| EXERCISE GOAL |
Every record below is to be copied exactly, with its images omitted.

-- -- --

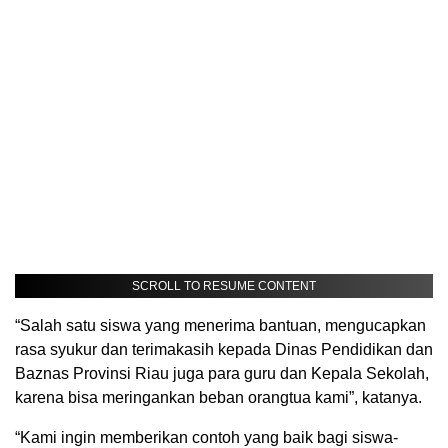
SCROLL TO RESUME CONTENT
“Salah satu siswa yang menerima bantuan, mengucapkan
rasa syukur dan terimakasih kepada Dinas Pendidikan dan
Baznas Provinsi Riau juga para guru dan Kepala Sekolah,
karena bisa meringankan beban orangtua kami”, katanya.
“Kami ingin memberikan contoh yang baik bagi siswa-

-- -- --

| RESULT OF THIS EXERCISE |
SCROLL TO RESUME CONTENT
“Salah satu siswa yang menerima bantuan, mengucapkan
rasa syukur dan terimakasih kepada Dinas Pendidikan dan
Baznas Provinsi Riau juga para guru dan Kepala Sekolah,
karena bisa meringankan beban orangtua kami”, katanya.
“Kami ingin memberikan contoh yang baik bagi siswa-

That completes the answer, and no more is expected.